Re: [PATCH] sched/fair: Don't balance migration disabled tasks

From: Yicong Yang
Date: Thu Mar 16 2023 - 05:14:41 EST


Hi Valentin,

On 2023/3/15 23:34, Valentin Schneider wrote:
> On 13/03/23 14:57, Yicong Yang wrote:
>> kernel/sched/fair.c | 4 ++++
>> 1 file changed, 4 insertions(+)
>>
>> diff --git a/kernel/sched/fair.c b/kernel/sched/fair.c
>> index 7a1b1f855b96..8fe767362d22 100644
>> --- a/kernel/sched/fair.c
>> +++ b/kernel/sched/fair.c
>> @@ -8433,6 +8433,10 @@ int can_migrate_task(struct task_struct *p, struct lb_env *env)
>> if (kthread_is_per_cpu(p))
>> return 0;
>>
>> + /* Migration disabled tasks need to be kept on their running CPU. */
>> + if (is_migration_disabled(p))
>> + return 0;
>> +
>> if (!cpumask_test_cpu(env->dst_cpu, p->cpus_ptr)) {
>> int cpu;
>
> That cpumask check should cover migration_disabled tasks, unless they
> haven't gone through migrate_disable_switch() yet
> (p->migration_disabled == 1, but the cpus_ptr hasn't been touched yet).
>
> Now, if that's the case, the task has to be src_rq's current (since it
> hasn't switched out), which means can_migrate_task() should exit via:
>
> if (task_on_cpu(env->src_rq, p)) {
> schedstat_inc(p->stats.nr_failed_migrations_running);
> return 0;
> }
>
> and thus not try to detach_task(). With that in mind, I don't get how your
> splat can happen, nor how the change change can help (a remote task p could
> execute migrate_disable() concurrently with can_migrate_task(p)).
>

I see, for migrate disabled tasks, if !p->on_cpu the migration can be avoid by
the cpus_ptr check and if p->on_cpu migration can be avoid by the task_on_cpu()
check. So this patch won't help.

> I'm a bit confused here, detach_tasks() happens entirely with src_rq
> rq_lock held, so there shouldn't be any surprises.
>

Since it's a arm64 machine, could the WARN_ON_ONCE() test be false positive?
I mean the update of p->migration_disabled is not observed by the balance
CPU and trigger this warning incorrectly.

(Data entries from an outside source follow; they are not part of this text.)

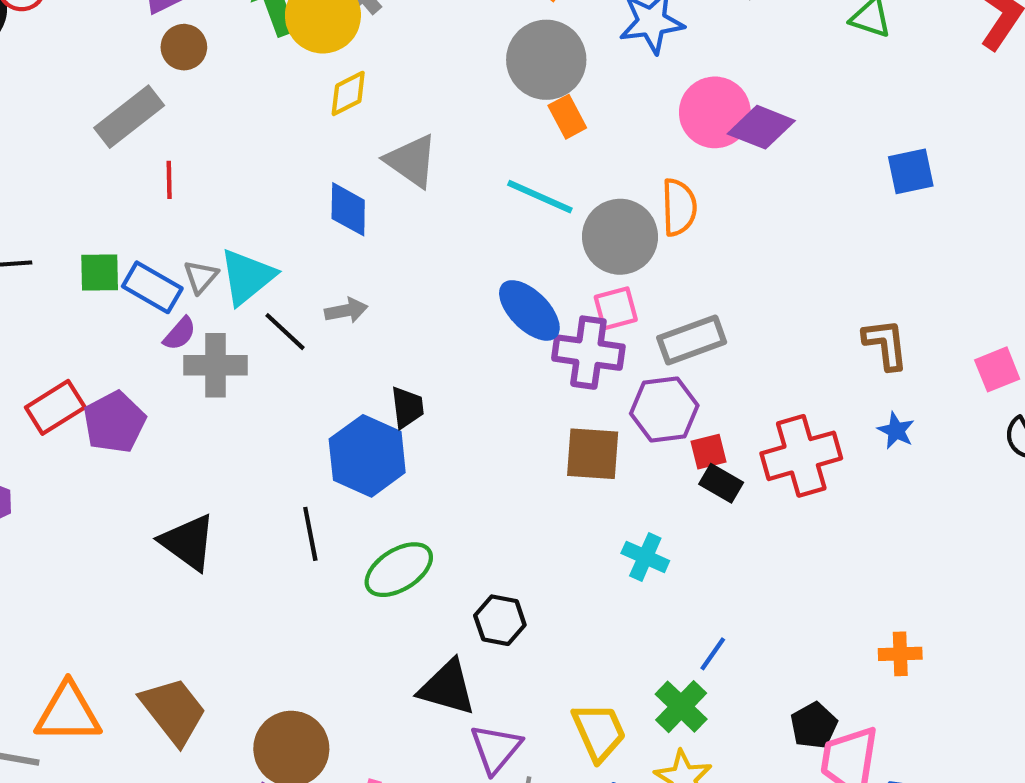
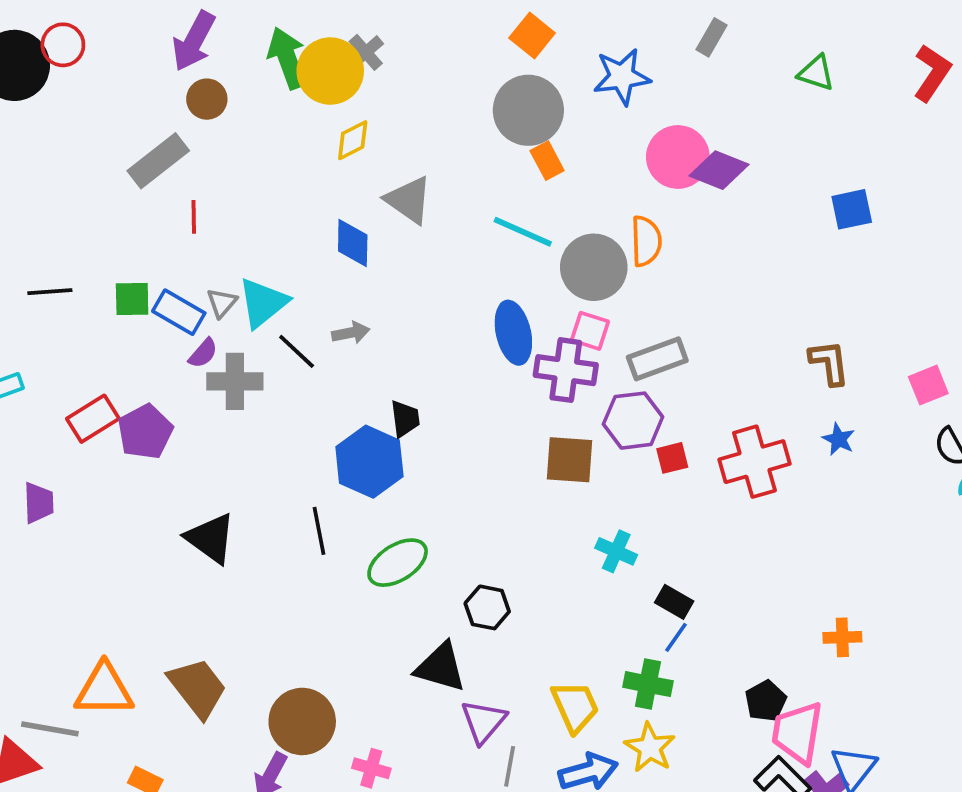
pink square: (616, 308) -> (590, 331), turned 33
blue ellipse: (529, 310) -> (513, 333), turned 32
black rectangle: (721, 483) -> (674, 602), moved
green cross: (681, 707) -> (648, 684), turned -33

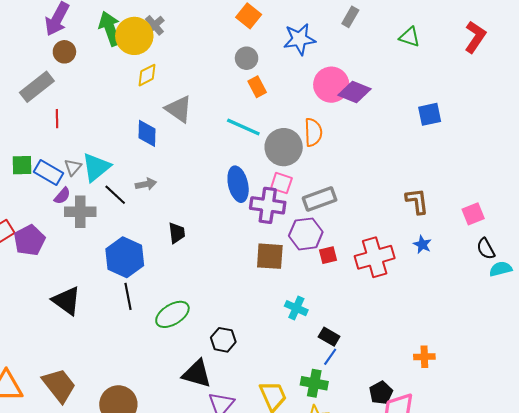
gray circle: (528, 110) -> (247, 58), size x0.6
blue hexagon: (369, 462) -> (125, 257), moved

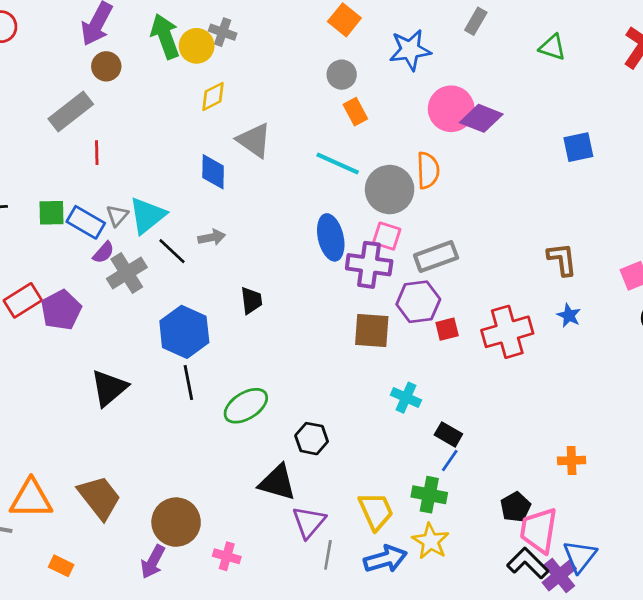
gray cross: (154, 25) -> (223, 32), turned -30
yellow circle: (134, 36) -> (197, 46), size x0.7
gray cross: (80, 212) -> (127, 273), turned -32
black triangle: (67, 301) -> (109, 388), turned 44

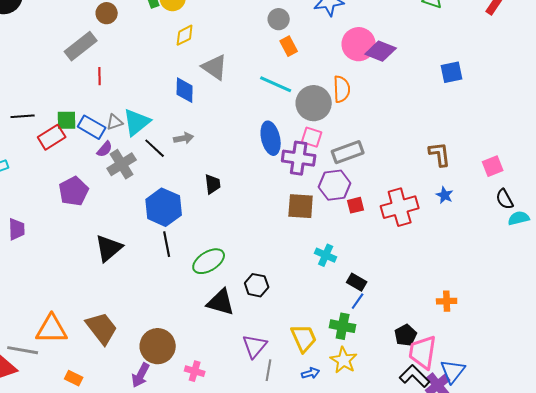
gray triangle: (117, 216) -> (115, 122), turned 30
red rectangle: (23, 300) -> (52, 137), moved
black triangle: (277, 482) -> (221, 302), moved
blue arrow: (385, 559) -> (311, 373), size x0.6

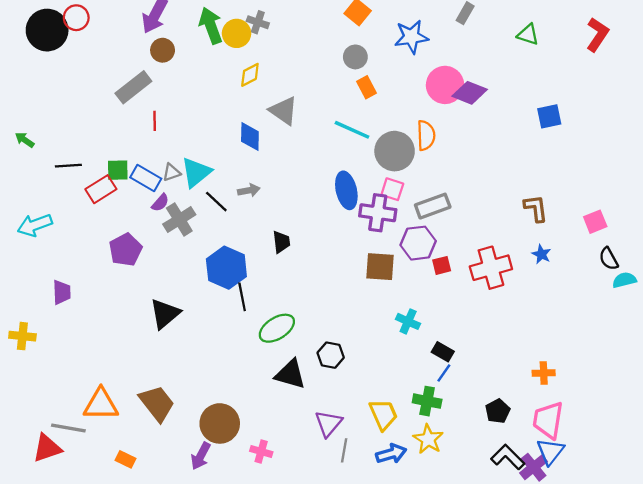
black line: (167, 244) -> (242, 297), moved
pink trapezoid: (423, 352) -> (548, 420), moved
blue arrow: (311, 373) -> (391, 454), size x1.5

> Can you share any extra context? E.g. exact HEAD of your tree, maybe the
> migrate_disable task in question if you have that info.
>

We met this on our internal version based on 6.1-rc4, the scheduler is not
patched. We also saw this in previous version like 6.0. This patch is applied
since 6.2 so we haven't seen this recently, but as you point out this patch doesn't
solve the problem. The questioned tasks are some systemd services(udevd, etc)
and I assume the migration disable is caused by seccomp:

seccomp()
...
bpf_prog_run_pin_on_cpu()
migrate_disable()
...
migrate_enable()

Thanks,
Yicong